* DIRECTIONS FOR THIS TASK *
Although the data below contains pictures, please reproduce only its words, exactly.

* DATA EXTRACT *

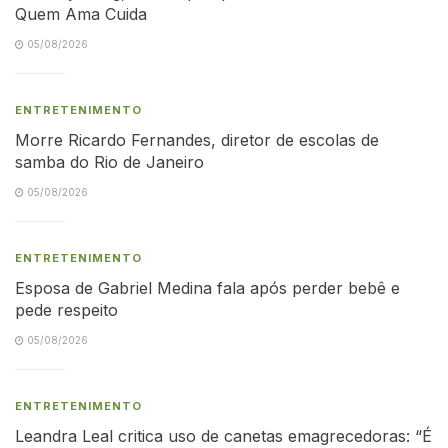
Quem Ama Cuida
05/08/2026
ENTRETENIMENTO
Morre Ricardo Fernandes, diretor de escolas de
samba do Rio de Janeiro
05/08/2026
ENTRETENIMENTO
Esposa de Gabriel Medina fala após perder bebê e
pede respeito
05/08/2026
ENTRETENIMENTO
Leandra Leal critica uso de canetas emagrecedoras: “É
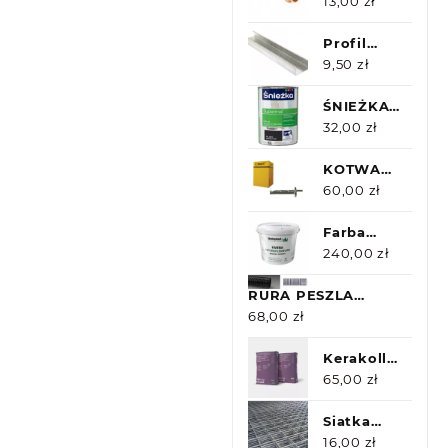
jednokielichowe
13,00
zł
18/45st
Profil
CD60
9,50
zł
2,60m 0,5
ŚNIEŻKA
Supermal
32,00
zł
Czarny
Połysk
KOTWA
0,8l
SUFITOWA
60,00
zł
6X35
100szt
Farba
Antyrefleksyjna
240,00
zł
Greinplast
RURA PESZLA
10L
CZARNA UV 20/14.9
68,00
zł
25m
Kerakoll
H40 Gel
65,00
zł
20kg
szary
Siatka
Zaprawa
zgrzewana
16,00
zł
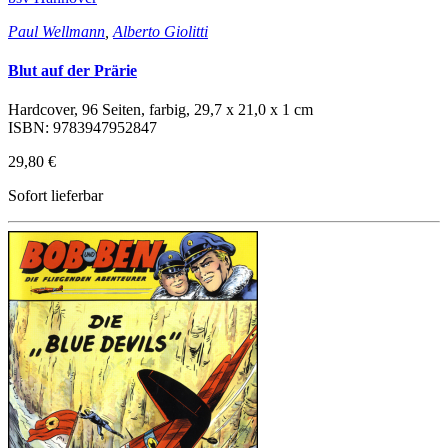
Paul Wellmann
,
Alberto Giolitti
Blut auf der Prärie
Hardcover, 96 Seiten, farbig, 29,7 x 21,0 x 1 cm
ISBN: 9783947952847
29,80 €
Sofort lieferbar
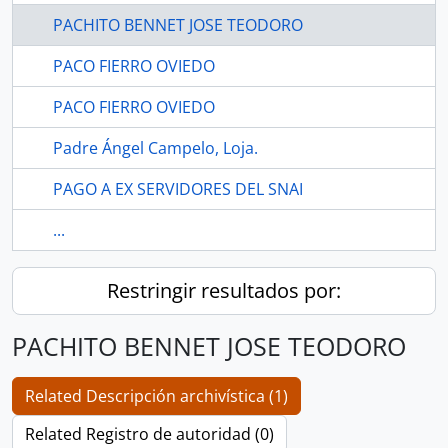
PACHITO BENNET JOSE TEODORO
PACO FIERRO OVIEDO
PACO FIERRO OVIEDO
Padre Ángel Campelo, Loja.
PAGO A EX SERVIDORES DEL SNAI
...
Restringir resultados por:
PACHITO BENNET JOSE TEODORO
Related Descripción archivística (1)
Related Registro de autoridad (0)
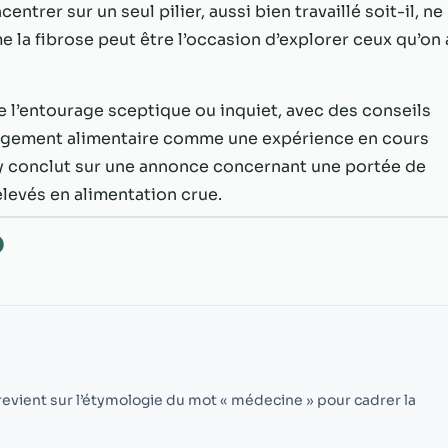
possible lors
ntrer sur un seul pilier, aussi bien travaillé soit-il, ne
de votre visite.
e la fibrose peut être l’occasion d’explorer ceux qu’on 
Si vous refusez
ces cookies,
certaines
fonctionnalités
e l’entourage sceptique ou inquiet, avec des conseils
disparaîtront
hangement alimentaire comme une expérience en cours
du site Web.
y conclut sur une annonce concernant une portée de
élevés en alimentation crue.
Marketing
O
En partageant
votre intérêt et
votre
comportement
lorsque vous
visitez notre
site, vous
augmentez les
 revient sur l’étymologie du mot « médecine » pour cadrer la
chances de
voir du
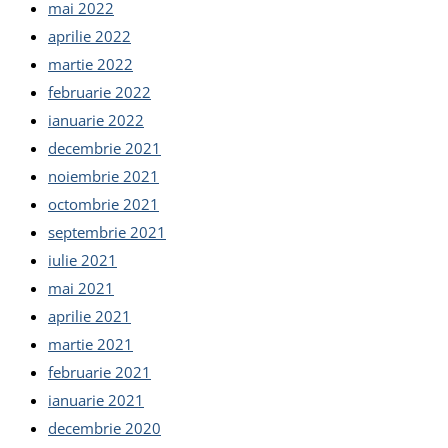
mai 2022
aprilie 2022
martie 2022
februarie 2022
ianuarie 2022
decembrie 2021
noiembrie 2021
octombrie 2021
septembrie 2021
iulie 2021
mai 2021
aprilie 2021
martie 2021
februarie 2021
ianuarie 2021
decembrie 2020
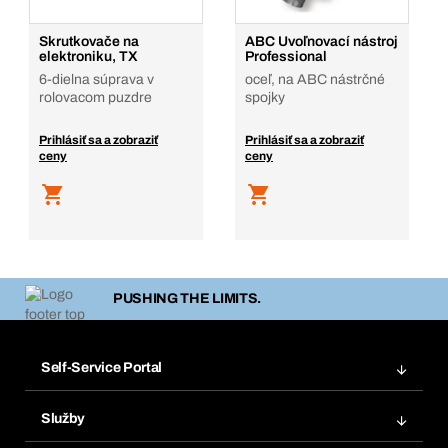
Skrutkovače na
ABC Uvoľnovací nástroj
elektroniku, TX
Professional
6-dielna súprava v
oceľ, na ABC nástrčné
rolovacom puzdre
spojky
Prihlásiť sa a zobraziť
Prihlásiť sa a zobraziť
ceny
ceny
PUSHING THE LIMITS.
Self-Service Portal
Objednávky
Služby
Faktúry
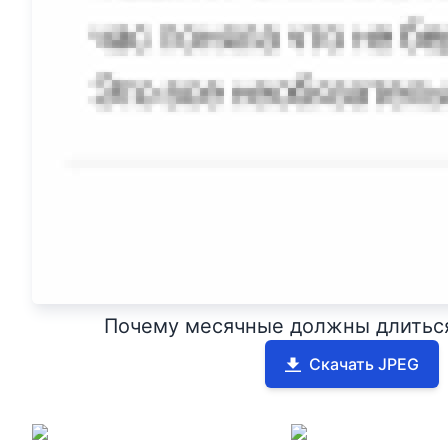
Почему месячные должны длитьс
Скачать JPEG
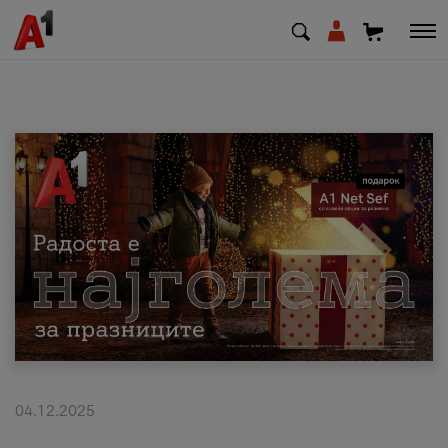
МК
EN
SQ
Приватни
Деловни
Поддршка
Надополни кредит
04.12.2025
Плати сметка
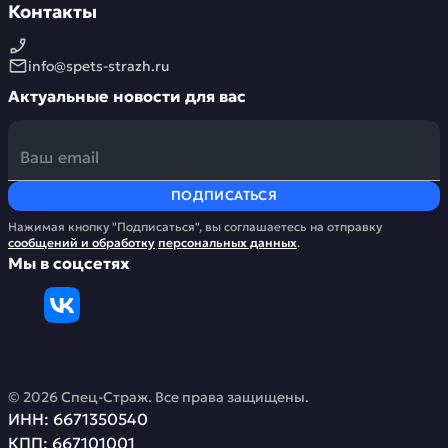
Контакты
info@spets-strazh.ru
Актуальные новости для вас
ПОДПИСАТЬСЯ
Нажимая кнопку "Подписаться", вы соглашаетесь на отправку
сообщений и обработку
персональных данных
.
Мы в соцсетях
©
2026
Спец-Страж
. Все права защищены.
ИНН:
6671350540
КПП:
667101001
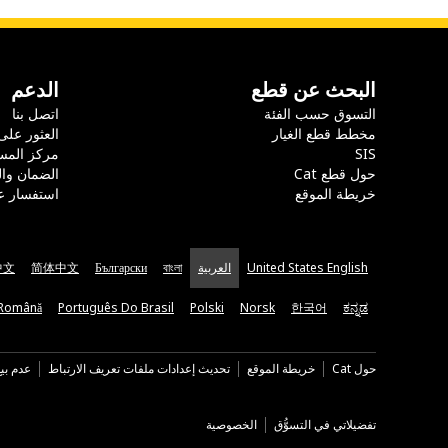
البحث عن قطع
الدعم
التسوق حسب الفئة
اتصل بنا
مخطط قطع الغيار
العثور على
SIS
مركز المس
حول قطع Cat
الضمان وا
خريطة الموقع
استفسار ع
United States English
العربية
বাংলা
Български
简体中文
中文
Română
Português Do Brasil
Polski
Norsk
한국어
ಕನ್ನಡ
حول Cat
خريطة الموقع
تحديث إعدادات ملفات تعريف الارتباط
عدم بي
تفضيلاتي في التسوُّق
الخصوصية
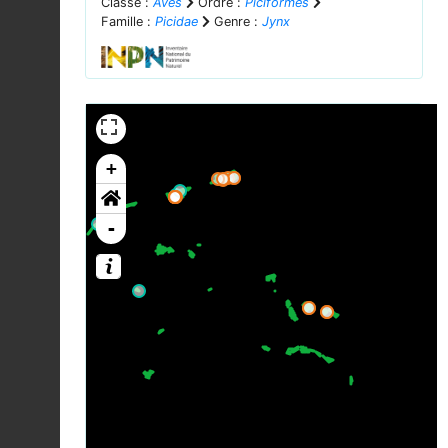
Classe :
Aves
Ordre :
Piciformes
Famille :
Picidae
Genre :
Jynx
+
-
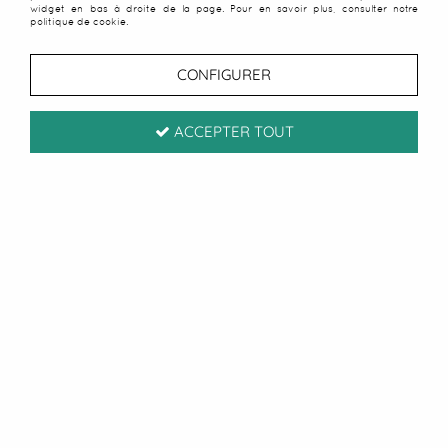
widget en bas à droite de la page. Pour en savoir plus, consulter notre
politique de cookie.
CONFIGURER
ACCEPTER TOUT
Serviette de plage plumes
rose
Soyez le premier à donner votre avis !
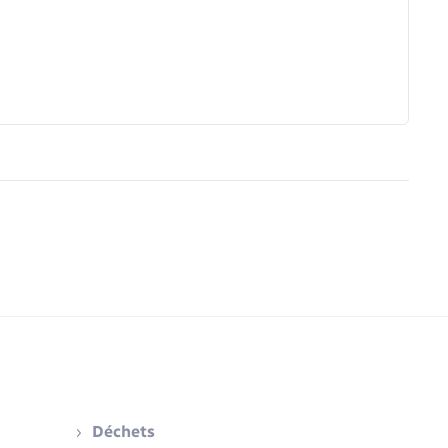
Déchets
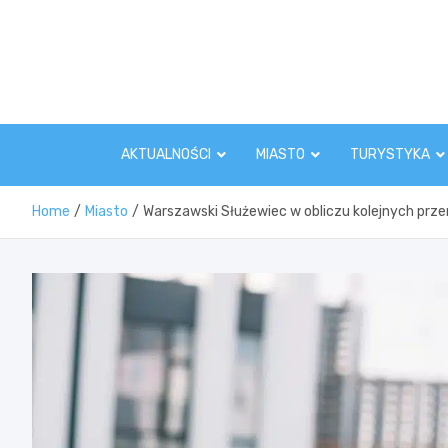
Skip
to
content
AKTUALNOŚCI
MIASTO
TURYSTYKA
Home
Miasto
Warszawski Służewiec w obliczu kolejnych prze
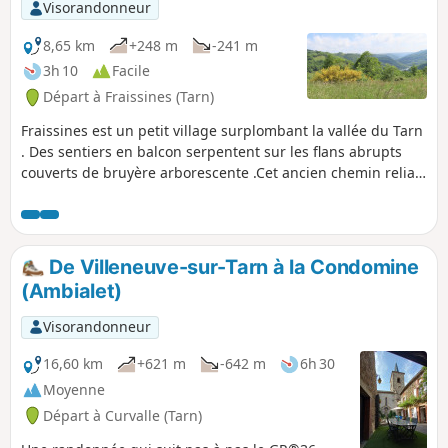
Visorandonneur
8,65 km
+248 m
-241 m
3h 10
Facile
Départ à Fraissines (Tarn)
Fraissines est un petit village surplombant la vallée du Tarn
. Des sentiers en balcon serpentent sur les flans abrupts
couverts de bruyère arborescente .Cet ancien chemin reliait
autrefois le village de Trébas à celui de Combradet. Des
points de vue sur la vallée du Tarn et de l'Aveyron, source,
cascade, végétation abondante et variée agrémentent ce
joli parcours . Balisage Jaune.
De Villeneuve-sur-Tarn à la Condomine
(Ambialet)
Visorandonneur
16,60 km
+621 m
-642 m
6h 30
Moyenne
Départ à Curvalle (Tarn)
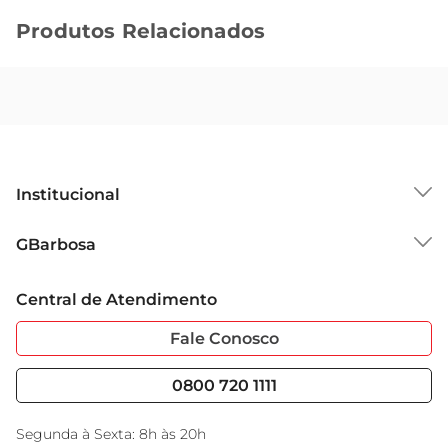
Produtos Relacionados
Institucional
Sobre o GBarbosa
GBarbosa
Grupo Cencosud
Trabalhe Conosco
Cartão GBarbosa
Central de Atendimento
Sobre Privacidade
Garantia Estendida
Portal do Fornecedo
Código de Ética
Fale Conosco
Nossas Lojas
Serviços
Cencosud Media
Blog GBarbosa
0800 720 1111
Black Friday
Encarte do Dia
Segunda à Sexta: 8h às 20h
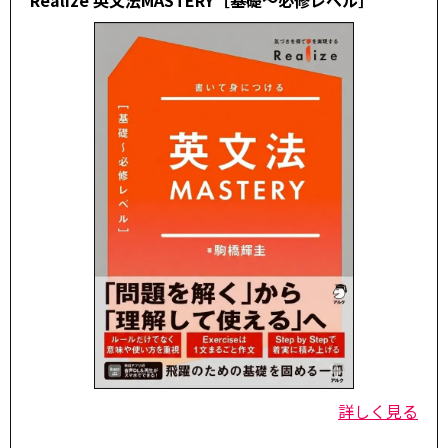
Realize 英文法MASTERY［基礎～必修レベル］
詳しく見る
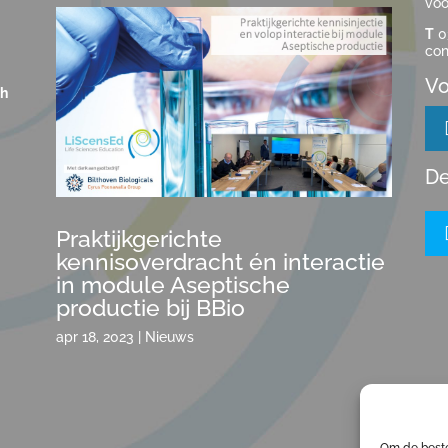
voo
T
0
con
Vo
ch
De
Praktijkgerichte
kennisoverdracht én interactie
in module Aseptische
productie bij BBio
apr 18, 2023
|
Nieuws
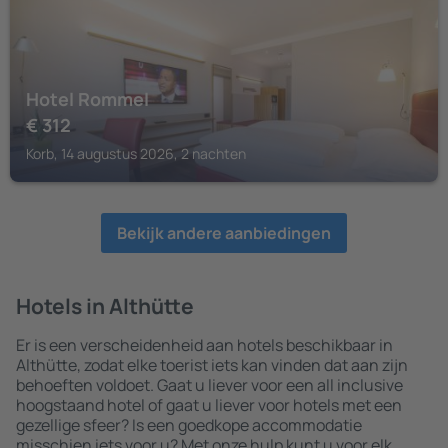
Hotel Rommel
€
312
Korb, 14 augustus 2026, 2 nachten
Bekijk andere aanbiedingen
Hotels in Althütte
Er is een verscheidenheid aan hotels beschikbaar in
Althütte, zodat elke toerist iets kan vinden dat aan zijn
behoeften voldoet. Gaat u liever voor een all inclusive
hoogstaand hotel of gaat u liever voor hotels met een
gezellige sfeer? Is een goedkope accommodatie
misschien iets voor u? Met onze hulp kunt u voor elk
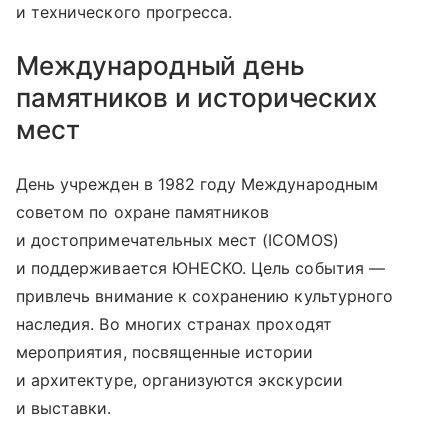
и технического прогресса.
Международный день
памятников и исторических
мест
День учрежден в 1982 году Международным
советом по охране памятников
и достопримечательных мест (ICOMOS)
и поддерживается ЮНЕСКО. Цель события —
привлечь внимание к сохранению культурного
наследия. Во многих странах проходят
мероприятия, посвященные истории
и архитектуре, организуются экскурсии
и выставки.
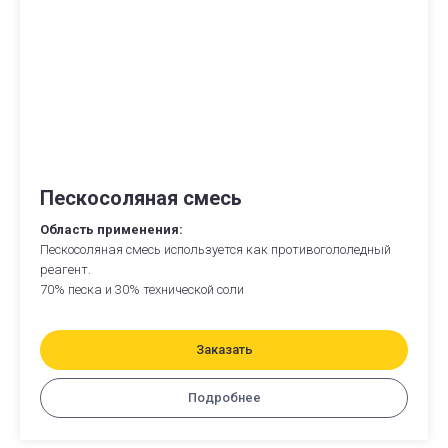
Пескосоляная смесь
Область применения:
Пескосоляная смесь используется как противогололедный
реагент.
70% песка и 30% технической соли
Заказать
Подробнее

* FINISHED TASK *
Quem Ama Cuida
05/08/2026
ENTRETENIMENTO
Morre Ricardo Fernandes, diretor de escolas de
samba do Rio de Janeiro
05/08/2026
ENTRETENIMENTO
Esposa de Gabriel Medina fala após perder bebê e
pede respeito
05/08/2026
ENTRETENIMENTO
Leandra Leal critica uso de canetas emagrecedoras: “É
jednokielichowe
13,00
zł
18/45st
Profil
CD60
9,50
zł
2,60m 0,5
ŚNIEŻKA
Supermal
32,00
zł
Czarny
Połysk
KOTWA
0,8l
SUFITOWA
60,00
zł
6X35
100szt
Farba
Antyrefleksyjna
240,00
zł
Greinplast
RURA PESZLA
10L
CZARNA UV 20/14.9
68,00
zł
25m
Kerakoll
H40 Gel
65,00
zł
20kg
szary
Siatka
Zaprawa
zgrzewana
16,00
zł
Paul Wellmann
,
Alberto Giolitti
Blut auf der Prärie
Hardcover, 96 Seiten, farbig, 29,7 x 21,0 x 1 cm
ISBN: 9783947952847
29,80 €
Sofort lieferbar
PACHITO BENNET JOSE TEODORO
PACO FIERRO OVIEDO
PACO FIERRO OVIEDO
Padre Ángel Campelo, Loja.
PAGO A EX SERVIDORES DEL SNAI
...
Restringir resultados por:
PACHITO BENNET JOSE TEODORO
Related Descripción archivística (1)
Related Registro de autoridad (0)
possible lors
ntrer sur un seul pilier, aussi bien travaillé soit-il, ne
de votre visite.
e la fibrose peut être l’occasion d’explorer ceux qu’on 
Si vous refusez
ces cookies,
certaines
fonctionnalités
e l’entourage sceptique ou inquiet, avec des conseils
disparaîtront
hangement alimentaire comme une expérience en cours
du site Web.
y conclut sur une annonce concernant une portée de
élevés en alimentation crue.
Marketing
O
En partageant
votre intérêt et
votre
comportement
lorsque vous
visitez notre
site, vous
augmentez les
 revient sur l’étymologie du mot « médecine » pour cadrer la
chances de
voir du
mai 2022
aprilie 2022
martie 2022
februarie 2022
ianuarie 2022
decembrie 2021
noiembrie 2021
octombrie 2021
septembrie 2021
iulie 2021
mai 2021
aprilie 2021
martie 2021
februarie 2021
ianuarie 2021
decembrie 2020
Skrutkovače na
ABC Uvoľnovací nástroj
elektroniku, TX
Professional
6-dielna súprava v
oceľ, na ABC nástrčné
rolovacom puzdre
spojky
Prihlásiť sa a zobraziť
Prihlásiť sa a zobraziť
ceny
ceny
PUSHING THE LIMITS.
Self-Service Portal
Objednávky
Služby
Faktúry
Почему месячные должны длитьс
Скачать JPEG
МК
EN
SQ
Приватни
Деловни
Поддршка
Надополни кредит
04.12.2025
Плати сметка
Контакты
info@spets-strazh.ru
Актуальные новости для вас
ПОДПИСАТЬСЯ
Нажимая кнопку "Подписаться", вы соглашаетесь на отправку
сообщений и обработку
персональных данных
.
Мы в соцсетях
©
2026
Спец-Страж
. Все права защищены.
ИНН:
6671350540
КПП:
667101001
البحث عن قطع
الدعم
التسوق حسب الفئة
اتصل بنا
مخطط قطع الغيار
العثور على
SIS
مركز المس
حول قطع Cat
الضمان وا
خريطة الموقع
استفسار ع
United States English
العربية
বাংলা
Български
简体中文
中文
Română
Português Do Brasil
Polski
Norsk
한국어
ಕನ್ನಡ
حول Cat
خريطة الموقع
تحديث إعدادات ملفات تعريف الارتباط
عدم بي
تفضيلاتي في التسوُّق
الخصوصية
Classe :
Aves
Ordre :
Piciformes
Famille :
Picidae
Genre :
Jynx
+
-
widget en bas à droite de la page. Pour en savoir plus, consulter notre
politique de cookie.
CONFIGURER
ACCEPTER TOUT
Serviette de plage plumes
rose
Soyez le premier à donner votre avis !
Déchets
Skip
to
content
AKTUALNOŚCI
MIASTO
TURYSTYKA
Home
Miasto
Warszawski Służewiec w obliczu kolejnych prze
Visorandonneur
8,65 km
+248 m
-241 m
3h 10
Facile
Départ à Fraissines (Tarn)
Fraissines est un petit village surplombant la vallée du Tarn
. Des sentiers en balcon serpentent sur les flans abrupts
couverts de bruyère arborescente .Cet ancien chemin reliait
autrefois le village de Trébas à celui de Combradet. Des
points de vue sur la vallée du Tarn et de l'Aveyron, source,
cascade, végétation abondante et variée agrémentent ce
joli parcours . Balisage Jaune.
De Villeneuve-sur-Tarn à la Condomine
(Ambialet)
Visorandonneur
16,60 km
+621 m
-642 m
6h 30
Moyenne
Départ à Curvalle (Tarn)
Produtos Relacionados
Institucional
Sobre o GBarbosa
GBarbosa
Grupo Cencosud
Trabalhe Conosco
Cartão GBarbosa
Central de Atendimento
Sobre Privacidade
Garantia Estendida
Portal do Fornecedo
Código de Ética
Fale Conosco
Nossas Lojas
Serviços
Cencosud Media
Blog GBarbosa
0800 720 1111
Black Friday
Encarte do Dia
Segunda à Sexta: 8h às 20h
Realize 英文法MASTERY［基礎～必修レベル］
詳しく見る
voo
T
0
con
Vo
ch
De
Praktijkgerichte
kennisoverdracht én interactie
in module Aseptische
productie bij BBio
apr 18, 2023
|
Nieuws
Hotel Rommel
€
312
Korb, 14 augustus 2026, 2 nachten
Bekijk andere aanbiedingen
Hotels in Althütte
Er is een verscheidenheid aan hotels beschikbaar in
Althütte, zodat elke toerist iets kan vinden dat aan zijn
behoeften voldoet. Gaat u liever voor een all inclusive
hoogstaand hotel of gaat u liever voor hotels met een
gezellige sfeer? Is een goedkope accommodatie
misschien iets voor u? Met onze hulp kunt u voor elk
и технического прогресса.
Международный день
памятников и исторических
мест
День учрежден в 1982 году Международным
советом по охране памятников
и достопримечательных мест (ICOMOS)
и поддерживается ЮНЕСКО. Цель события —
привлечь внимание к сохранению культурного
наследия. Во многих странах проходят
мероприятия, посвященные истории
и архитектуре, организуются экскурсии
и выставки.
Пескосоляная смесь
Область применения:
Пескосоляная смесь используется как противогололедный
реагент.
70% песка и 30% технической соли
Заказать
Подробнее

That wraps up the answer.